Ebenso ist die Jugendgarantie als wirksames Instrument gegen Jugendarbeitslosigkeit umstritten. Der CSU-Europaabgeordnete Markus Ferber kritisiert: „Die Jugendgarantie hat bisher nicht halten können, was die Kommission einst vollmundig versprochen hat. Noch immer ist die Jugendarbeitslosigkeit in Europa erschütternd hoch und die Coronakrise wird die Situation noch verschlimmern“, sagte er am Mittwoch, nachdem die Kommission ihre Vorschläge vorgestellt hatte.

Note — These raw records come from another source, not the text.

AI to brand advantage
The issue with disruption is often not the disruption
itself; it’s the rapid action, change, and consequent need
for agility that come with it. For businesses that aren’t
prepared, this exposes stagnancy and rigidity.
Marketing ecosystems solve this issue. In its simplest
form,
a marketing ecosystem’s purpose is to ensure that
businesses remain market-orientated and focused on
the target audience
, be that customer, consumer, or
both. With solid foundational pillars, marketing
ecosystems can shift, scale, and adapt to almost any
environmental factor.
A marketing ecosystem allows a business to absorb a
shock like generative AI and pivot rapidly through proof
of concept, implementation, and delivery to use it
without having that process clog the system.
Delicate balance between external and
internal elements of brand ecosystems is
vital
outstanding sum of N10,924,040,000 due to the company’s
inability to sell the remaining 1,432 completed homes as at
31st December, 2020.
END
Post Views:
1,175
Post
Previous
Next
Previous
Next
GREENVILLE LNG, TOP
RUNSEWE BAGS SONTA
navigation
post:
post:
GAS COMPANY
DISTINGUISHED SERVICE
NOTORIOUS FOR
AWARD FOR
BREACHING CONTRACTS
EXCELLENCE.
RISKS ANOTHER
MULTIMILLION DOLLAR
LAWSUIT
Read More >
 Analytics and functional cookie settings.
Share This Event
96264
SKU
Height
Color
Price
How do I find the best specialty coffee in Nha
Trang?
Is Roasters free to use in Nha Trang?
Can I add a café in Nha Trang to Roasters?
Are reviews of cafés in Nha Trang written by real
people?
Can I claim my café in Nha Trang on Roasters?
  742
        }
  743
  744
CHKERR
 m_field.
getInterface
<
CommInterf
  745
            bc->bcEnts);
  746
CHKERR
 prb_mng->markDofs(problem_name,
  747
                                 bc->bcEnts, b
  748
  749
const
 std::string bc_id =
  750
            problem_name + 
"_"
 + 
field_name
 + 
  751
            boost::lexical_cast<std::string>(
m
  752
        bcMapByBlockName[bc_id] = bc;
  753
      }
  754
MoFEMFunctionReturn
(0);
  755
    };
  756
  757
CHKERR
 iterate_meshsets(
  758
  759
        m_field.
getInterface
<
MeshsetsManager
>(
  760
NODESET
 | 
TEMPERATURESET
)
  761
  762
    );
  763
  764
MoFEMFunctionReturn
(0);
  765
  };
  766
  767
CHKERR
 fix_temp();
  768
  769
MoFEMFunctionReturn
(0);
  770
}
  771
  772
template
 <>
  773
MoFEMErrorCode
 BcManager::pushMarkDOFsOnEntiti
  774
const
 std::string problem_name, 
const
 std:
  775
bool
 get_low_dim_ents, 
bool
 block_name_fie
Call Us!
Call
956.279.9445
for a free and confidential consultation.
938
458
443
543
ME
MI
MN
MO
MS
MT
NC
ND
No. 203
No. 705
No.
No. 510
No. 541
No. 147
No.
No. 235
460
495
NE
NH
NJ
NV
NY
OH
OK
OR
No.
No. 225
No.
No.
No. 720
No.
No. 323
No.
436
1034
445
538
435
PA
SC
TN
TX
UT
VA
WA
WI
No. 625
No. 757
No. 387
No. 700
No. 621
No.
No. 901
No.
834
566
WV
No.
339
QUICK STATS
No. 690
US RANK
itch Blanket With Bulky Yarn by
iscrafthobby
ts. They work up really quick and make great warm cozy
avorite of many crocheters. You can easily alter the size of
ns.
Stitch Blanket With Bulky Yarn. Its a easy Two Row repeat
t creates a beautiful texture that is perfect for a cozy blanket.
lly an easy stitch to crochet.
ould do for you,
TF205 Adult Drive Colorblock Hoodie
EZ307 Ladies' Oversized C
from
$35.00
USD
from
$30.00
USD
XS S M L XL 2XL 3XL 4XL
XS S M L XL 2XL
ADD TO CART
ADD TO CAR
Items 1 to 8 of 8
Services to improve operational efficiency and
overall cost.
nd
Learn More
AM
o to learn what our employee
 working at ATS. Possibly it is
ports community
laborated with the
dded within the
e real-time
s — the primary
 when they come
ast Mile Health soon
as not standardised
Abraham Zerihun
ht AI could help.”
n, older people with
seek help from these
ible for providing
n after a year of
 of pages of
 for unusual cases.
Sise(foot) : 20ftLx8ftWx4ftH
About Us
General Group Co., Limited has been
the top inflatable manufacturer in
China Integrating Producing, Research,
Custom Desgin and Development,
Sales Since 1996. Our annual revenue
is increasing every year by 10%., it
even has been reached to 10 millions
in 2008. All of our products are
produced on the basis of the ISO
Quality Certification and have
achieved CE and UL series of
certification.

„Jetzt einfach mehr Geld in ein leidlich funktionierendes Instrument zu pumpen, wird der Herausforderung nicht gerecht“, so der CSU-Wirtschaftspolitiker. Der Europäische Rechnungshof habe bereits 2017 moniert, dass die Kosten der Jugendgarantie nicht verhältnismäßig zu ihrem Erfolg seien.

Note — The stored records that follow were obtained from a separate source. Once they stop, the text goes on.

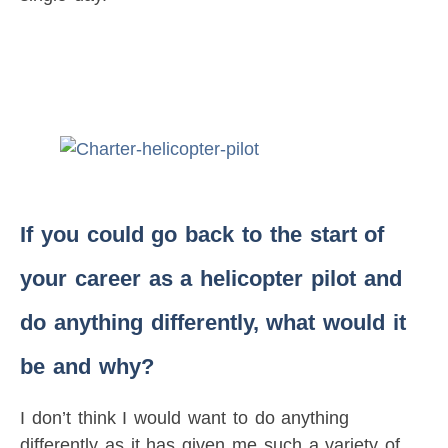
If you could go back to the start of
your career as a helicopter pilot and
do anything differently, what would it
be and why?
I don’t think I would want to do anything
differently as it has given me such a variety of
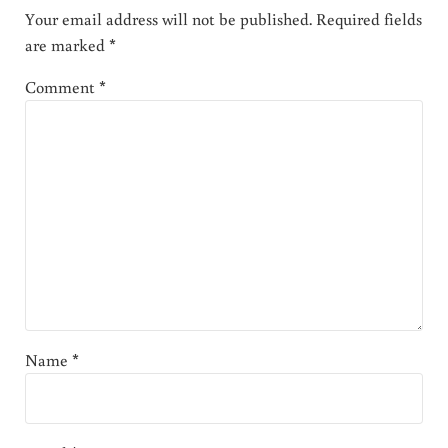
Your email address will not be published.
Required fields
are marked
*
Comment
*
Name
*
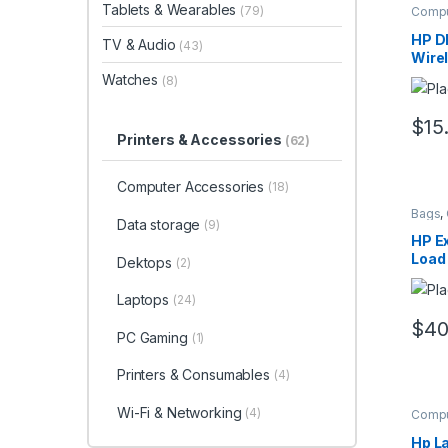
Tablets & Wearables
(79)
Compu
Mous
HP D
TV & Audio
(43)
Wire
Mou
Watches
(8)
$
15
Printers & Accessories
(62)
Computer Accessories
(18)
Bags
,
Data storage
(9)
Compu
HP Ex
Load
Dektops
(2)
Laptops
(24)
$
40
PC Gaming
(1)
Printers & Consumables
(4)
Wi-Fi & Networking
(4)
Compu
Hp La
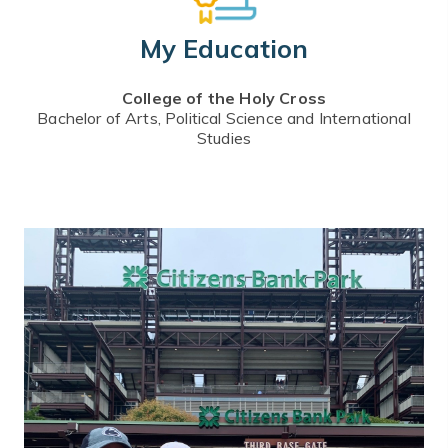
My Education
College of the Holy Cross
Bachelor of Arts, Political Science and International
Studies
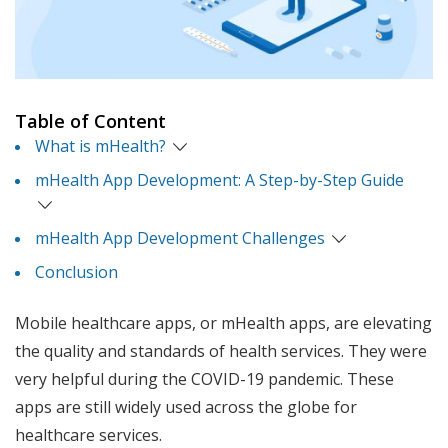
Table of Content
What is mHealth?
mHealth App Development: A Step-by-Step Guide
mHealth App Development Challenges
Conclusion
Mobile healthcare apps, or mHealth apps, are elevating
the quality and standards of health services. They were
very helpful during the COVID-19 pandemic. These
apps are still widely used across the globe for
healthcare services.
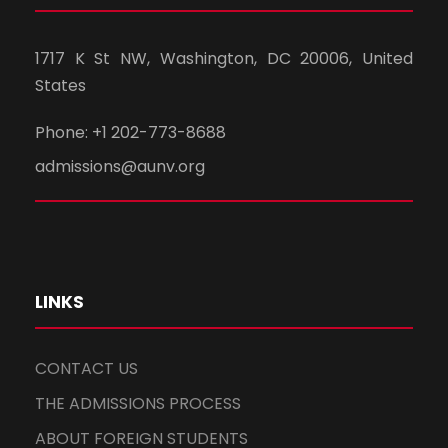
1717 K St NW, Washington, DC 20006, United
States
Phone: +1 202-773-8688
admissions@aunv.org
LINKS
CONTACT US
THE ADMISSIONS PROCESS
ABOUT FOREIGN STUDENTS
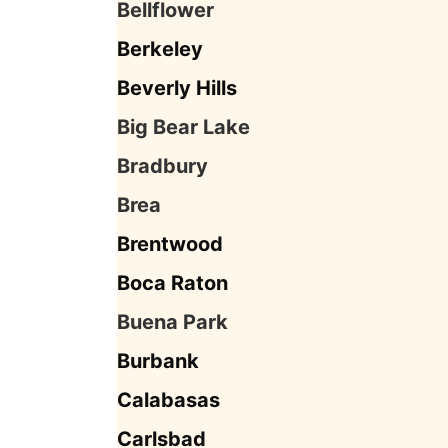
Bellflower
Berkeley
Beverly Hills
Big Bear Lake
Bradbury
Brea
Brentwood
Boca Raton
Buena Park
Burbank
Calabasas
Carlsbad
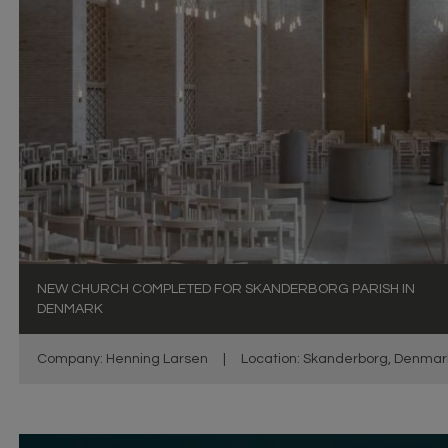
NEW CHURCH COMPLETED FOR SKANDERBORG PARISH IN
DENMARK
Company: Henning Larsen
|
Location: Skanderborg, Denmar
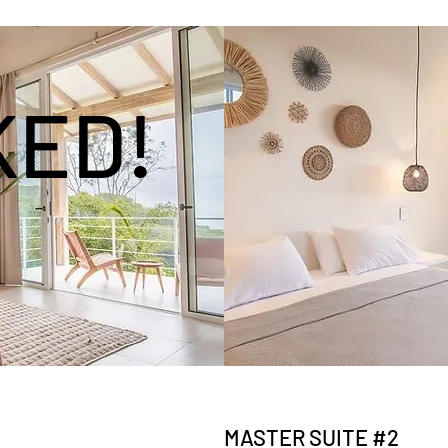
KED!
MASTER SUITE #2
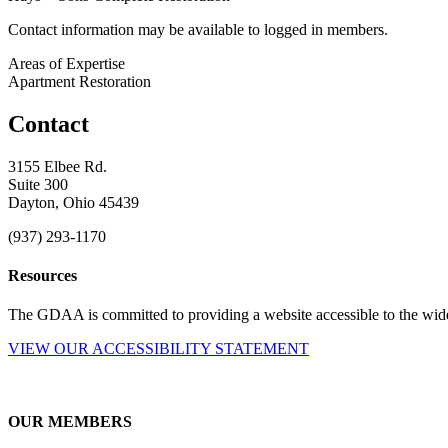
Contact information may be available to logged in members.
Areas of Expertise
Apartment Restoration
Contact
3155 Elbee Rd.
Suite 300
Dayton, Ohio 45439
(937) 293-1170
Resources
The GDAA is committed to providing a website accessible to the widest
VIEW OUR ACCESSIBILITY STATEMENT
OUR MEMBERS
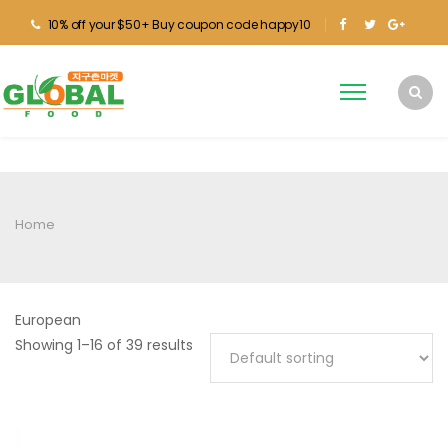
10% off your $50+ Buy coupon code happy10
Home
European
Showing 1–16 of 39 results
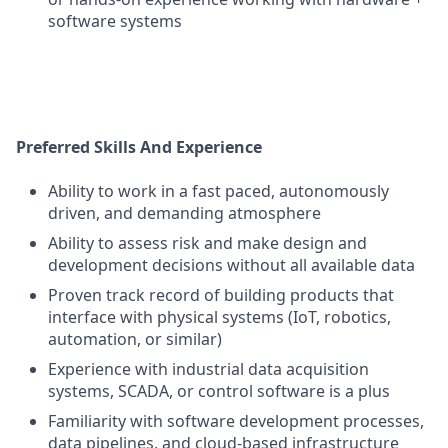
software systems
Preferred Skills And Experience
Ability to work in a fast paced, autonomously
driven, and demanding atmosphere
Ability to assess risk and make design and
development decisions without all available data
Proven track record of building products that
interface with physical systems (IoT, robotics,
automation, or similar)
Experience with industrial data acquisition
systems, SCADA, or control software is a plus
Familiarity with software development processes,
data pipelines, and cloud-based infrastructure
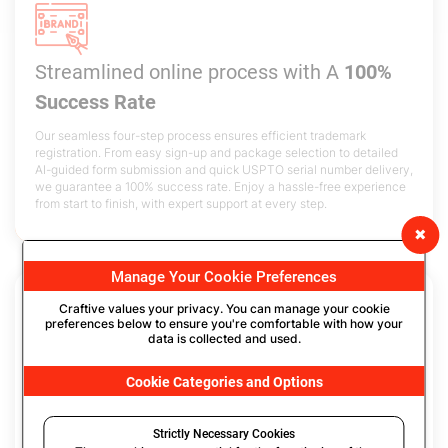
Streamlined online process with
A
100%
Success Rate
Our seamless four-step process ensures efficient trademark
registration. From easy sign-up and package selection to detailed
AI-guided form submission and quick USPTO serial number delivery,
we guarantee a 100% success rate. Enjoy a hassle-free experience
from start to finish, with expert support at every step.
✖
Manage Your Cookie Preferences
Craftive values your privacy. You can manage your cookie
preferences below to ensure you're comfortable with how your
data is collected and used.
Complete
Data Security
& Confidentiality
Cookie Categories and Options
with
Encrypted Filing
We utilize a secure process for creating your USPTO dashboard
Strictly Necessary Cookies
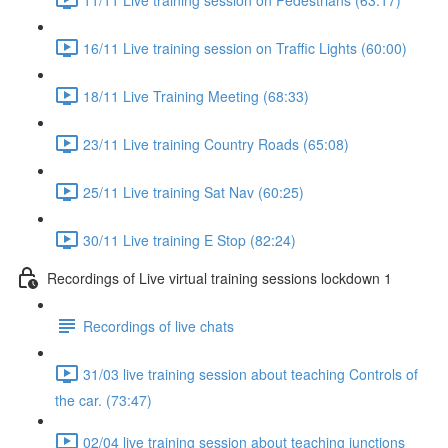
16/11 Live training session on Traffic Lights (60:00)
18/11 Live Training Meeting (68:33)
23/11 Live training Country Roads (65:08)
25/11 Live training Sat Nav (60:25)
30/11 Live training E Stop (82:24)
Recordings of Live virtual training sessions lockdown 1
Recordings of live chats
31/03 live training session about teaching Controls of
the car. (73:47)
02/04 live training session about teaching junctions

„Der beste Weg, um jungen Menschen einen erfolgreichen Start in die Arbeitswelt zu ermöglichen, besteht darin, ihnen diejenigen Fähigkeiten zu vermitteln, die in der Wirtschaft gebraucht werden. Die duale Ausbildung erreicht genau das und sollte im Mittelpunkt der Bemühungen der Mitgliedstaaten im Kampf gegen Jugendarbeitslosigkeit stehen“, fordert Ferber.

Die österreichische Europaabgeordnete der Sozialdemokraten, Evelyn Regner, bezeichnete den Ausbau der Jugendgarantie dagegen als „notwendiger denn je“. „Die Auswirkungen der Pandemie auf junge Europäer sind enorm: Wer gerade erst in den Job eingestiegen ist oder in prekären Arbeitsverhältnissen hängt, fliegt meistens auch als erstes wieder raus. Die Suche nach dem ersten Job wird noch schwieriger“, sagte sie. Alleine in Österreich sei die Jugendarbeitslosigkeit um 110 Prozent angestiegen, mindestens 7.500 Lehrstellen würden im Herbst fehlen. In anderen Ländern sei die Situation noch gravierender. „Deshalb ist eine robuste und langfristige Jugendgarantie ein wichtiger Puzzleteil, damit der europäische Wiederaufbau gelingen kann“, sagte sie. Alle jungen Europäer bis 29 müssten ein Anrecht auf eine Ausbildung haben.